Selective Inhibition by Adenosine of mGluR IPSPs in Dopamine Neurons After Cocaine Treatment

Abstract

With repeated exposure to psychostimulants such as cocaine and amphetamine, long-lasting changes occur in the mesolimbic dopamine system that are thought to underlie continued drug-seeking and relapse. One consequence of repeated cocaine treatment is an increase in extracellular adenosine in the ventral tegmental area (VTA), which results in tonic inhibition of synaptic input to dopamine neurons. The synapse specificity of this increased adenosine tone was examined on glutamate- and GABA-mediated responses using the selective A1 receptor antagonist 1, 3-dipropyl-8-cyclopentylxanthine (DPCPX). The slow, metabotropic glutamate receptor (mGluR)-mediated inhibitory postsynaptic potential (IPSP) was enhanced by DPCPX only in slices from psychostimulant-treated animals.

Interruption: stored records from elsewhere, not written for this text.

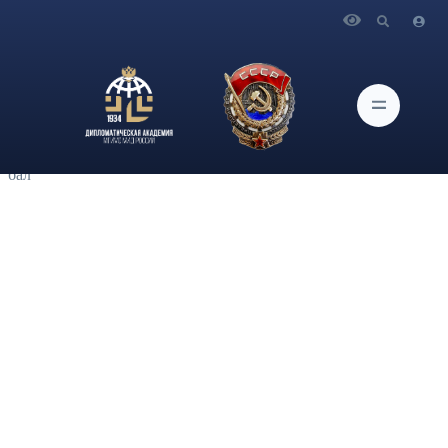
Главная
Новости и Мероприятия
Члены Молодёжной Коллегии Дипломатической академии
МИД России приняли участие дебатах научных
студенческих объединений Дипломатической академии
МИД России и Московского государственного института
культуры на тему: «Государственная культурная политика:
бал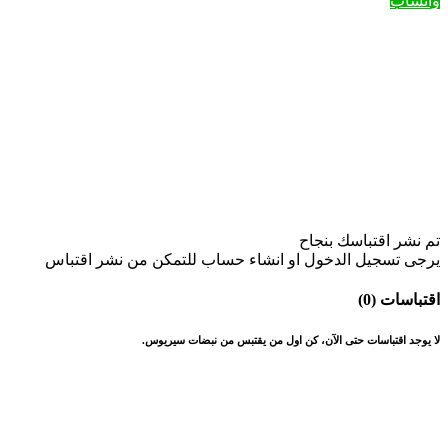
واتساب
تم نشر اقتباسك بنجاح
يرجى تسجيل الدخول او انشاء حساب للتمكن من نشر اقتباس
اقتباسات (0)
لا يوجد اقتباسات حتى الآن، كن اول من يقتبس من نبضات سيريوس.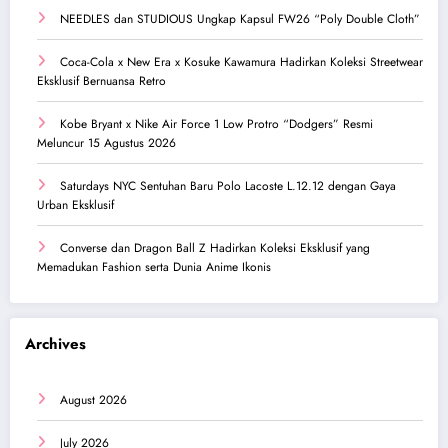
NEEDLES dan STUDIOUS Ungkap Kapsul FW26 “Poly Double Cloth”
Coca-Cola x New Era x Kosuke Kawamura Hadirkan Koleksi Streetwear
Eksklusif Bernuansa Retro
Kobe Bryant x Nike Air Force 1 Low Protro “Dodgers” Resmi
Meluncur 15 Agustus 2026
Saturdays NYC Sentuhan Baru Polo Lacoste L.12.12 dengan Gaya
Urban Eksklusif
Converse dan Dragon Ball Z Hadirkan Koleksi Eksklusif yang
Memadukan Fashion serta Dunia Anime Ikonis
Archives
August 2026
July 2026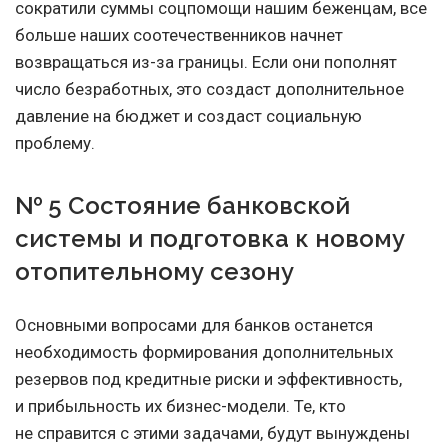
сократили суммы соцпомощи нашим беженцам, все
больше наших соотечественников начнет
возвращаться из-за границы. Если они пополнят
число безработных, это создаст дополнительное
давление на бюджет и создаст социальную
проблему.
№ 5 Состояние банковской
системы и подготовка к новому
отопительному сезону
Основными вопросами для банков останется
необходимость формирования дополнительных
резервов под кредитные риски и эффективность,
и прибыльность их бизнес-модели. Те, кто
не справится с этими задачами, будут вынуждены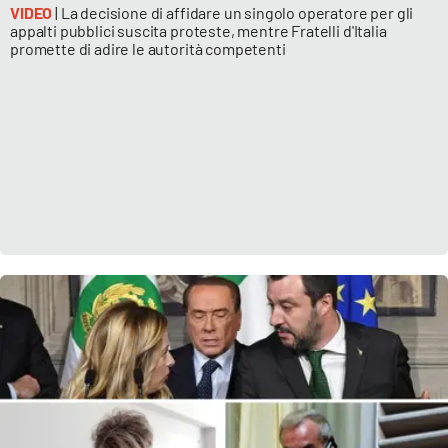
VIDEO
| La decisione di affidare un singolo operatore per gli
appalti pubblici suscita proteste, mentre Fratelli d'Italia
promette di adire le autorità competenti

Under resting conditions, DPCPX was without effect on fast excitatory postsynaptic currents (EPSCs) in slices from saline- or cocaine-treated animals. However, in the presence of amphetamine, DPCPX did augment fast EPSCs in slices from cocaine-treated rats. Although DPCPX increased GABA(B) IPSPs, the magnitude of the increase was not altered by cocaine pretreatment, even in the presence of amphetamine. This suggests that the elevated adenosine tone induced by cocaine treatment acts preferentially on glutamate terminals. Furthermore, the inhibition of the mGluR IPSP by endogenous adenosine may result in more effective burst firing mediated by glutamate afferents in cocaine-treated rats, a phenomenon known to enhance dopamine release.